Task details:
Write out a word-for-word repetition of the lines that come before the line containing "Fallbeispielen vorgestellt: Patenthalsen, Mensch" in the listing below, along with that line itself, omitting pictures.

Provided records:
..............................

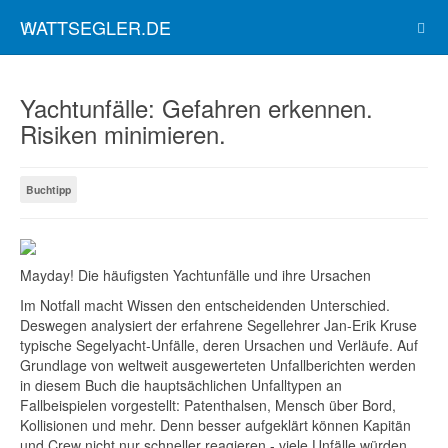
WATTSEGLER.DE
Yachtunfälle: Gefahren erkennen.
Risiken minimieren.
Buchtipp
Mayday! Die häufigsten Yachtunfälle und ihre Ursachen
Im Notfall macht Wissen den entscheidenden Unterschied.
Deswegen analysiert der erfahrene Segellehrer Jan-Erik Kruse
typische Segelyacht-Unfälle, deren Ursachen und Verläufe. Auf
Grundlage von weltweit ausgewerteten Unfallberichten werden
in diesem Buch die hauptsächlichen Unfalltypen an
Fallbeispielen vorgestellt: Patenthalsen, Mensch über Bord,
Kollisionen und mehr. Denn besser aufgeklärt können Kapitän
und Crew nicht nur schneller reagieren - viele Unfälle würden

..............................

Exercise output:
WATTSEGLER.DE
Yachtunfälle: Gefahren erkennen.
Risiken minimieren.
Buchtipp
Mayday! Die häufigsten Yachtunfälle und ihre Ursachen
Im Notfall macht Wissen den entscheidenden Unterschied.
Deswegen analysiert der erfahrene Segellehrer Jan-Erik Kruse
typische Segelyacht-Unfälle, deren Ursachen und Verläufe. Auf
Grundlage von weltweit ausgewerteten Unfallberichten werden
in diesem Buch die hauptsächlichen Unfalltypen an
Fallbeispielen vorgestellt: Patenthalsen, Mensch über Bord,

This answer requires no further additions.